Verrà ricordata a lungo la sfida del Camp Nou, dove il Barcellona travolge la squadra di Emery scrivendo la storia: mai nessuna era riuscita a ribaltare un risultato partendo da 0-4. Le cose si mettono subito bene per i catalani, avanti dopo tre minuti con il colpo di testa vincente di Suarez, favorito da un’uscita errata di Trapp. Prima dell’intervallo arriva il raddoppio con Kurzawa che insacca nella propria porta dopo un tocco di tacco di Iniesta.

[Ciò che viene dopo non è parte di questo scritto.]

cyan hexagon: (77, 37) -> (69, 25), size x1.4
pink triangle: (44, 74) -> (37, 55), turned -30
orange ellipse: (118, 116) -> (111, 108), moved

Nella ripresa, Messi firma il terzo gol del Barcellona trasformando il rigore concesso per intervento di Meunier su Neymar. Al 62’ Cavani, che qualche minuto prima aveva centrato il palo, sembra gelare le speranze degli spagnoli siglando il gol della bandiera per i francesi. Ormai sembra fatta per il Psg di Verratti, ma in un finale incredibile i blaugrana colpiscono tre volte in otto minuti. All’88’ Neymar firma il 4-1 su punizione, poi il brasiliano realizza il rigore concesso per fallo di Marquinhos su Suarez due minuti dopo. In pieno recupero, al 94’, Sergi Roberto, deviando un filtrante dell’ex Santos, insacca il pallone che vale una qualificazione incredibile e manda in delirio il Camp Nou.
Per il Psg, una disfatta che verrà ricordata a lungo, anche da Marco Verratti che ieri è stato blindato da Patrick Kluivert, direttore sportivo del Psg, «Verratti è un giocatore molto importante per noi, dirige il nostro centrocampo: non va via, appartiene al Psg». Kluivert chiarisce così la posizione del centrocampista pescarese, corteggiato dalle maggiori big europee, come Juventus e Inter, che seguono con grande interesse la posizione del “folletto di Manoppello”, sbarcato nell’estate 2012 con il Psg che versò nelle casse del Pescara 12 milioni di euro. Era il Delfino di Zeman appena promosso in serie A.
Tornando all’altra sfida, successo rotondo (4-0) anche per il Borussia Dortmund, che cancella il ko di Lisbona, Grande protagonista Aubameyang, autore di una tripletta (4’, 61’ e 85’). A segno anche Pulisic al 49’.